The shortlist for the Man Booker prize 2011

It felt like it had been a long wait. But finally, after only 31 minutes of debate, the judges came to a unanimous decision: Julian Barnes’ The Sense of an Ending triumphed in this year’s Booker Prize. This, however, was only the final act in a year where the Booker has been dogged by controversy and criticism.

First under fire was the choice of thriller writer Stella Rimington as chair of the judging panel. A number of literary noses were turned up in disgust. Judge Chris Mullin’s comment that a book has to ‘zip along’ in order to merit consideration as a winner did not go down well. Accusations of ‘dumbing down’ abounded. Andrew Motion accused the judges of creating a false divide between ‘high literature’ and readability: ‘as if they are somehow in opposition to one another, which is patently not true’. The author Jackie Kay reflected that, ‘it’s a sad day when even the Booker is afraid to be bookish’. In response, Rimington argued that ‘we want people to buy and read these books, not buy and admire them’. She didn’t seem to have countenanced the possibility that reading and admiring are not mutually exclusive.

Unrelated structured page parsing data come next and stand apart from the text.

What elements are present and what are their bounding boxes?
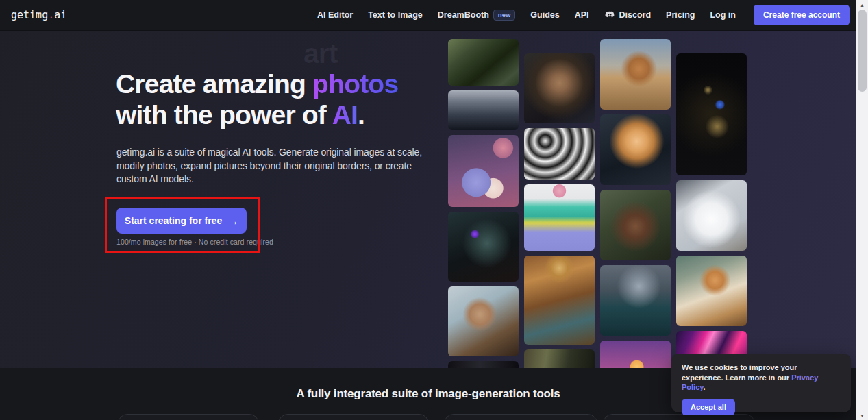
nav-item-dreambooth[interactable]: DreamBoothnew — [438, 10, 516, 21]
nav-item-label: Pricing — [666, 10, 695, 20]
hero-title-accent-photos: photos — [312, 69, 398, 99]
tool-card — [118, 414, 259, 420]
gallery-column — [676, 53, 747, 368]
start-creating-button[interactable]: Start creating for free → — [116, 208, 247, 234]
accept-all-button[interactable]: Accept all — [682, 399, 735, 415]
pink-hair-puffer-jacket — [524, 184, 595, 251]
nav-item-ai-editor[interactable]: AI Editor — [317, 10, 353, 20]
cyborg-woman-portrait — [448, 212, 519, 282]
dramatic-clouds — [448, 90, 519, 130]
cookie-message-text: We use cookies to improve your experienc… — [682, 363, 797, 382]
hero-cta-subtext: 100/mo images for free · No credit card … — [116, 238, 273, 246]
long-haired-man-portrait — [524, 53, 595, 123]
bunny-hug-illustration — [448, 135, 519, 207]
cookie-message: We use cookies to improve your experienc… — [682, 362, 841, 393]
new-badge: new — [493, 10, 515, 21]
nav-item-guides[interactable]: Guides — [530, 10, 559, 20]
tool-card — [278, 414, 429, 420]
nav-item-label: Guides — [530, 10, 559, 20]
scrollbar-thumb[interactable] — [858, 10, 867, 92]
nav-item-label: DreamBooth — [438, 10, 489, 20]
smiling-man-portrait — [600, 190, 671, 260]
brand-logo[interactable]: getimg.ai — [11, 9, 66, 21]
top-navbar: getimg.ai AI Editor Text to Image DreamB… — [0, 0, 856, 31]
scrollbar-down-arrow[interactable]: ▼ — [856, 410, 868, 420]
dog-sunglasses-beach — [600, 39, 671, 110]
hero-title: Create amazing photos with the power of … — [116, 69, 398, 130]
nav-item-login[interactable]: Log in — [710, 10, 736, 20]
hero-description: getimg.ai is a suite of magical AI tools… — [116, 146, 426, 186]
hero-ghost-word: art — [303, 38, 337, 70]
brand-suffix: ai — [54, 9, 66, 21]
page: getimg.ai AI Editor Text to Image DreamB… — [0, 0, 868, 420]
nav-item-label: Discord — [619, 10, 652, 20]
gallery-column — [600, 39, 671, 368]
nav-item-label: Log in — [710, 10, 736, 20]
nav-item-label: Text to Image — [368, 10, 423, 20]
hamster-astronaut — [600, 114, 671, 185]
nav-item-api[interactable]: API — [575, 10, 589, 20]
abstract-bw-pattern — [524, 128, 595, 180]
nav-item-pricing[interactable]: Pricing — [666, 10, 695, 20]
cat-fancy-table — [676, 256, 747, 326]
gallery-column — [448, 39, 519, 368]
scrollbar-up-arrow[interactable]: ▲ — [856, 0, 868, 10]
arrow-right-icon: → — [228, 215, 238, 227]
stormy-ocean — [600, 265, 671, 336]
hero-title-text: with the power of — [116, 100, 332, 129]
brand-prefix: getimg — [11, 9, 48, 21]
gallery-column — [524, 53, 595, 368]
garden-landscape-painting — [448, 39, 519, 86]
nav-item-text-to-image[interactable]: Text to Image — [368, 10, 423, 20]
hero-title-period: . — [358, 100, 364, 129]
gold-flower-sculpture — [676, 53, 747, 175]
nav-links: AI Editor Text to Image DreamBoothnew Gu… — [317, 5, 850, 25]
brand-dot: . — [48, 9, 54, 21]
nav-item-label: API — [575, 10, 589, 20]
cookie-message-period: . — [704, 383, 706, 391]
discord-icon — [604, 10, 615, 21]
cookie-banner: We use cookies to improve your experienc… — [671, 354, 851, 412]
tool-card — [444, 414, 597, 420]
ornate-armored-warrior — [524, 256, 595, 345]
girl-beach-portrait — [448, 286, 519, 356]
nav-item-discord[interactable]: Discord — [604, 10, 652, 21]
hero-title-text: Create amazing — [116, 69, 312, 99]
scrollbar: ▲ ▼ — [856, 0, 868, 420]
white-sneaker — [676, 180, 747, 251]
create-free-account-button[interactable]: Create free account — [754, 5, 850, 25]
start-creating-label: Start creating for free — [125, 215, 222, 226]
hero-title-accent-ai: AI — [332, 100, 358, 129]
nav-item-label: AI Editor — [317, 10, 353, 20]
gallery — [448, 39, 749, 368]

This ‘dumbing down’ of the Booker has prompted leading members of the literary establishment – a group of agents, publishers and writers, including former Booker winners John Banville and Pat Barker – to launch a new prize, to recognise novels which are ‘unsurpassed in their quality and ambition’. This new prize would not – as the Booker has been accused of doing – privilege readability over artistic achievement; excellence would be the only criterion for success. One publisher, speaking off the record in the Guardian, admitted – ‘it needs to be an utter snobfest’.

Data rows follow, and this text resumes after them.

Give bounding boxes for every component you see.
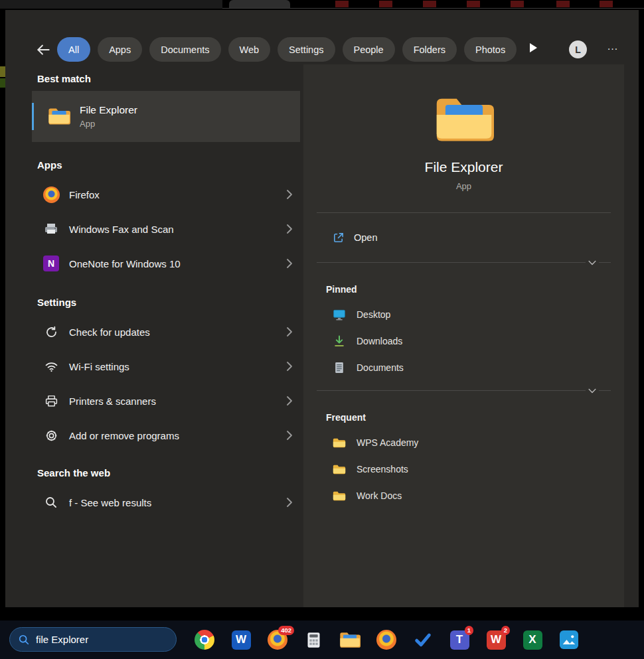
result-windows-fax-and-scan[interactable]: Windows Fax and Scan (32, 212, 300, 246)
pinned-label: Documents (357, 362, 404, 373)
chevron-down-icon[interactable] (586, 387, 599, 395)
taskbar-todo[interactable] (412, 628, 434, 651)
filter-tab-people[interactable]: People (343, 37, 395, 62)
account-avatar[interactable]: L (569, 40, 587, 58)
divider (317, 390, 611, 391)
firefox-icon (42, 186, 60, 203)
filter-tab-all[interactable]: All (57, 37, 90, 62)
desktop-edge (0, 66, 5, 77)
taskbar-firefox-badged[interactable]: 402 (266, 628, 289, 651)
chevron-right-icon[interactable] (285, 496, 293, 509)
best-match-result[interactable]: File Explorer App (32, 91, 300, 142)
pinned-heading: Pinned (326, 284, 624, 295)
download-icon (333, 334, 346, 348)
excel-icon: X (523, 630, 542, 650)
desktop-edge (0, 78, 5, 88)
result-printers-scanners[interactable]: Printers & scanners (32, 384, 300, 418)
result-check-for-updates[interactable]: Check for updates (32, 315, 300, 349)
taskbar-teams[interactable]: T 1 (448, 628, 471, 651)
taskbar-search-input[interactable] (36, 634, 155, 645)
chevron-right-icon[interactable] (285, 360, 293, 373)
file-explorer-folder-icon-large (303, 64, 624, 145)
notification-badge: 1 (465, 626, 473, 635)
notification-badge: 2 (501, 626, 510, 635)
pinned-label: Desktop (357, 309, 390, 320)
desktop-icon (333, 308, 346, 321)
folder-icon (333, 436, 346, 449)
preview-pane: File Explorer App Open Pinned Desktop (303, 64, 624, 607)
folder-icon (333, 463, 346, 476)
taskbar-photos[interactable] (558, 628, 580, 651)
taskbar-chrome[interactable] (193, 628, 216, 651)
filter-tab-apps[interactable]: Apps (98, 37, 142, 62)
pinned-item-downloads[interactable]: Downloads (303, 328, 624, 354)
chevron-right-icon[interactable] (285, 188, 293, 201)
frequent-label: Screenshots (357, 464, 408, 475)
background-thumbnail (379, 1, 392, 7)
chevron-right-icon[interactable] (285, 325, 293, 338)
wifi-icon (42, 358, 60, 375)
filter-tab-settings[interactable]: Settings (278, 37, 335, 62)
frequent-item-work-docs[interactable]: Work Docs (303, 482, 624, 509)
result-firefox[interactable]: Firefox (32, 177, 300, 212)
taskbar-word[interactable]: W (230, 628, 252, 651)
pinned-item-documents[interactable]: Documents (303, 354, 624, 381)
more-options-button[interactable]: … (603, 37, 623, 56)
search-icon (42, 494, 60, 511)
filters-overflow-icon[interactable] (530, 43, 537, 52)
taskbar-calculator[interactable] (302, 628, 325, 651)
result-label: Add or remove programs (69, 430, 285, 441)
pinned-label: Downloads (357, 336, 402, 346)
search-filter-tabs: All Apps Documents Web Settings People F… (57, 37, 517, 62)
frequent-item-wps-academy[interactable]: WPS Academy (303, 429, 624, 456)
taskbar-search-box[interactable] (9, 627, 177, 652)
result-label: OneNote for Windows 10 (69, 258, 285, 269)
frequent-heading: Frequent (326, 412, 624, 423)
chevron-down-icon[interactable] (586, 259, 599, 267)
result-onenote[interactable]: N OneNote for Windows 10 (32, 246, 300, 281)
open-icon (332, 232, 345, 244)
taskbar-excel[interactable]: X (521, 628, 544, 651)
divider (317, 212, 611, 213)
preview-subtitle: App (303, 181, 624, 191)
taskbar: W 402 T 1 W 2 X (0, 621, 644, 659)
open-label: Open (354, 232, 377, 243)
selection-accent-bar (32, 103, 34, 130)
result-label: f - See web results (69, 497, 285, 508)
file-explorer-folder-icon (48, 107, 70, 126)
open-action[interactable]: Open (303, 213, 624, 262)
result-wifi-settings[interactable]: Wi-Fi settings (32, 349, 300, 384)
frequent-item-screenshots[interactable]: Screenshots (303, 456, 624, 482)
onenote-icon: N (42, 255, 60, 272)
divider (222, 8, 644, 9)
result-label: Check for updates (69, 327, 285, 338)
taskbar-file-explorer[interactable] (339, 628, 361, 651)
chevron-right-icon[interactable] (285, 222, 293, 236)
best-match-title: File Explorer (80, 104, 137, 116)
taskbar-firefox[interactable] (375, 628, 398, 651)
back-button[interactable] (35, 41, 52, 58)
apps-heading: Apps (37, 159, 300, 171)
preview-title: File Explorer (303, 159, 624, 175)
pinned-item-desktop[interactable]: Desktop (303, 301, 624, 328)
chevron-right-icon[interactable] (285, 257, 293, 270)
best-match-text: File Explorer App (80, 104, 137, 129)
result-label: Printers & scanners (69, 396, 285, 407)
result-add-remove-programs[interactable]: Add or remove programs (32, 418, 300, 453)
filter-tab-photos[interactable]: Photos (464, 37, 517, 62)
background-thumbnail (467, 1, 480, 7)
filter-tab-web[interactable]: Web (228, 37, 271, 62)
firefox-icon (376, 630, 396, 650)
filter-tab-folders[interactable]: Folders (402, 37, 457, 62)
chevron-right-icon[interactable] (285, 429, 293, 442)
gear-icon (42, 427, 60, 444)
result-web-search[interactable]: f - See web results (32, 485, 300, 520)
taskbar-wps[interactable]: W 2 (485, 628, 507, 651)
filter-tab-documents[interactable]: Documents (149, 37, 220, 62)
result-label: Wi-Fi settings (69, 361, 285, 372)
background-thumbnail (556, 1, 570, 7)
chevron-right-icon[interactable] (285, 394, 293, 407)
notification-badge: 402 (278, 626, 294, 635)
printer-icon (42, 392, 60, 409)
background-window (0, 0, 222, 9)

The debate about the value of literary prizes themselves has been re-opened –  ‘isn’t it ridiculous to make art into a competition?’ – ‘don’t prizes reduce literature to the level of a commodity, seeking only to increase sales?’. But the truth is that, for all their inherent absurdity, literary prizes are a ‘good thing’ in encouraging people to read, maintaining the cultural capital of ‘Literature-with-a-capital-L’, and giving a platform to brilliant novels that would not otherwise get noticed. There is no point whining about the ‘commodification of literature’. Books have been a commodity since the rise of the printing press, since people started writing for a living. It is in their status as public commodities that novels are valuable. The basic premise of the novel form was– and hopefully still is – that anyone who could read, could read a novel. The current distinction between ‘literary’ and ‘genre’ fiction is artificial and unhelpful – and the idea that a prize like the Booker should reward primarily the former seems increasingly unjustifiable.

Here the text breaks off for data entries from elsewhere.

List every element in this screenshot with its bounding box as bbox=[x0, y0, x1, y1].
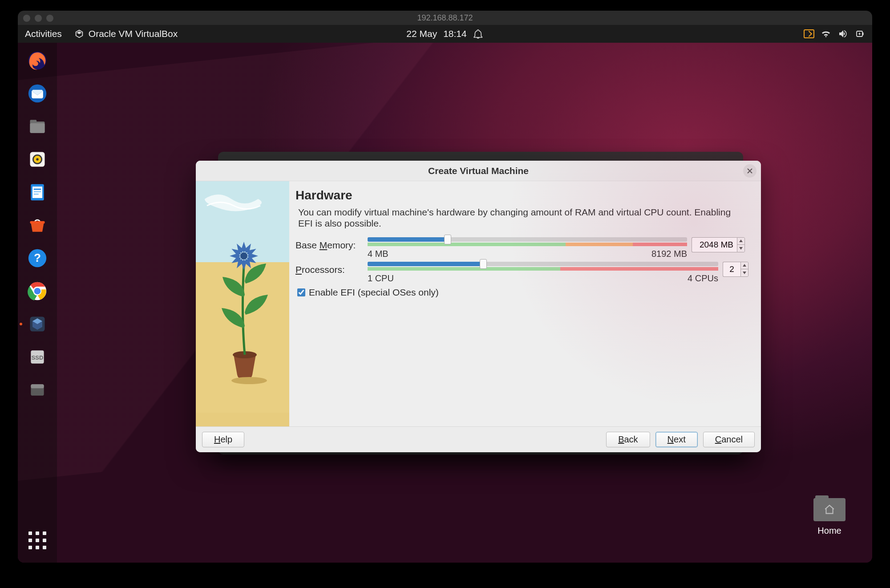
svg-rect-1 bbox=[863, 32, 864, 35]
memory-min-label: 4 MB bbox=[368, 249, 388, 259]
dock-google-chrome[interactable] bbox=[24, 278, 51, 304]
folder-icon bbox=[813, 495, 846, 521]
date-label: 22 May bbox=[406, 28, 437, 39]
virtualbox-app-icon bbox=[74, 29, 84, 39]
next-button[interactable]: Next bbox=[655, 432, 698, 447]
window-maximize-icon[interactable] bbox=[46, 15, 53, 22]
wifi-icon[interactable] bbox=[821, 28, 831, 39]
create-vm-dialog: Create Virtual Machine bbox=[196, 161, 761, 452]
apps-grid-icon bbox=[28, 531, 46, 549]
volume-icon[interactable] bbox=[837, 28, 848, 39]
show-applications-button[interactable] bbox=[24, 527, 51, 554]
processors-slider[interactable] bbox=[368, 262, 718, 266]
dialog-sidebar-illustration bbox=[196, 181, 289, 426]
dock-disk-ssd[interactable]: SSD bbox=[24, 344, 51, 370]
gnome-top-bar: Activities Oracle VM VirtualBox 22 May 1… bbox=[18, 25, 872, 43]
svg-text:SSD: SSD bbox=[32, 354, 43, 361]
dock-firefox[interactable] bbox=[24, 47, 51, 74]
processors-row: Processors: 1 CPU 4 CPUs bbox=[295, 262, 749, 284]
dialog-content: Hardware You can modify virtual machine'… bbox=[289, 181, 761, 426]
activities-button[interactable]: Activities bbox=[25, 28, 62, 39]
cpu-min-label: 1 CPU bbox=[368, 273, 394, 284]
dialog-footer: Help Back Next Cancel bbox=[196, 426, 761, 452]
window-close-icon[interactable] bbox=[23, 15, 30, 22]
processors-label: Processors: bbox=[295, 262, 363, 275]
dock-unknown-app[interactable] bbox=[24, 377, 51, 403]
svg-point-31 bbox=[231, 377, 267, 384]
back-button[interactable]: Back bbox=[606, 432, 650, 447]
window-controls[interactable] bbox=[23, 15, 53, 22]
notifications-icon[interactable] bbox=[473, 28, 484, 39]
processors-spinbox[interactable] bbox=[723, 262, 749, 277]
dialog-titlebar[interactable]: Create Virtual Machine bbox=[196, 161, 761, 181]
time-label: 18:14 bbox=[443, 28, 467, 39]
remote-host-label: 192.168.88.172 bbox=[417, 13, 473, 23]
processors-input[interactable] bbox=[723, 262, 740, 277]
cpu-max-label: 4 CPUs bbox=[688, 273, 718, 284]
clock-area[interactable]: 22 May 18:14 bbox=[406, 28, 483, 39]
dialog-close-button[interactable] bbox=[743, 164, 756, 178]
svg-text:?: ? bbox=[34, 251, 41, 264]
base-memory-spinbox[interactable] bbox=[692, 237, 749, 252]
memory-step-down-button[interactable] bbox=[737, 245, 744, 252]
dialog-heading: Hardware bbox=[295, 188, 749, 203]
svg-rect-6 bbox=[30, 123, 45, 133]
svg-point-10 bbox=[36, 158, 39, 161]
svg-rect-26 bbox=[31, 384, 44, 388]
dock-rhythmbox[interactable] bbox=[24, 146, 51, 173]
svg-rect-16 bbox=[30, 221, 45, 224]
cpu-step-down-button[interactable] bbox=[741, 269, 748, 276]
help-button[interactable]: Help bbox=[202, 432, 244, 447]
memory-max-label: 8192 MB bbox=[651, 249, 687, 259]
memory-step-up-button[interactable] bbox=[737, 238, 744, 245]
desktop-background: ? SSD Home Create Virtual Machine bbox=[18, 43, 872, 563]
svg-rect-13 bbox=[34, 189, 41, 190]
system-status-area[interactable] bbox=[804, 28, 865, 39]
dock: ? SSD bbox=[18, 43, 57, 563]
desktop-home-label: Home bbox=[813, 526, 846, 536]
base-memory-label: Base Memory: bbox=[295, 237, 363, 251]
base-memory-row: Base Memory: 4 MB 8192 MB bbox=[295, 237, 749, 259]
dock-libreoffice-writer[interactable] bbox=[24, 179, 51, 206]
remote-session-window: 192.168.88.172 Activities Oracle VM Virt… bbox=[18, 11, 872, 563]
dock-virtualbox[interactable] bbox=[24, 311, 51, 337]
cancel-button[interactable]: Cancel bbox=[703, 432, 755, 447]
svg-point-30 bbox=[240, 252, 247, 260]
svg-rect-14 bbox=[34, 191, 41, 192]
base-memory-input[interactable] bbox=[692, 237, 737, 252]
cpu-step-up-button[interactable] bbox=[741, 262, 748, 270]
svg-rect-5 bbox=[30, 120, 37, 123]
screen-sharing-icon[interactable] bbox=[804, 29, 814, 38]
battery-icon[interactable] bbox=[854, 28, 865, 39]
enable-efi-row: Enable EFI (special OSes only) bbox=[297, 287, 749, 298]
dock-files[interactable] bbox=[24, 113, 51, 140]
dialog-description: You can modify virtual machine's hardwar… bbox=[298, 207, 747, 229]
dialog-title-label: Create Virtual Machine bbox=[428, 166, 529, 176]
desktop-home-folder[interactable]: Home bbox=[813, 495, 846, 536]
close-icon bbox=[747, 168, 753, 174]
remote-session-titlebar: 192.168.88.172 bbox=[18, 11, 872, 25]
dock-thunderbird[interactable] bbox=[24, 80, 51, 107]
base-memory-slider[interactable] bbox=[368, 237, 687, 242]
enable-efi-label[interactable]: Enable EFI (special OSes only) bbox=[309, 287, 439, 298]
current-app-menu[interactable]: Oracle VM VirtualBox bbox=[74, 28, 178, 39]
svg-rect-15 bbox=[34, 194, 39, 195]
dock-ubuntu-software[interactable] bbox=[24, 212, 51, 239]
current-app-label: Oracle VM VirtualBox bbox=[89, 28, 178, 39]
enable-efi-checkbox[interactable] bbox=[297, 288, 305, 296]
window-minimize-icon[interactable] bbox=[35, 15, 42, 22]
dock-help[interactable]: ? bbox=[24, 245, 51, 272]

Ali Smith’s most recent novel There But for The has become the cause célèbre of this debate, with a number of voices weighing in to complain about her exclusion from the longlist. Perhaps, some suggested, it was because her book was ‘too clever’. Well, it is – too smug, too in love with its own cleverness to do anything other than irritate. The irony is that, reviewing both Barnes and Smith, I was struck by their similarities. They are both, after all, contemporary ‘literary’ novelists, and suffer from the afflictions peculiar to this position: affectation, a misplaced belief in their own profundity, a tendency to patronize the reader.

It’s not ‘dumbing down’ that’s the problem – it’s the very idea of ‘literary fiction’. Rimington said of Barnes’ novel that ‘it has the markings of a classic of English literature’.  Yes: a classic as defined in the narrowest sense of the term by the current literary establishment. If anything, Barnes was a surprisingly conservative choice of winner for a year supposedly so controversial. What critics of the prize were really objecting to, it seems, was the presence of novels on the shortlist that don’t conform to the expectations of ‘literary fiction’ – thrillers, a Western, a historical adventure novel featuring dragons.

In Whatever Happened to Modernism, Professor Gabriel Josipovici wrote that ‘reading Barnes…leaves me feeling that I and the world have been made smaller and meaner’. I’m afraid I have to agree. But don’t take his – or my – word for it. Who are critics to tell a reader what’s good and what isn’t? If nothing else, this year’s Booker has generated heated debate, and made a talking point of all things literary – and for that, I can even forgive Barnes his musings on why crinkle-cut chips aren’t cut by hand anymore.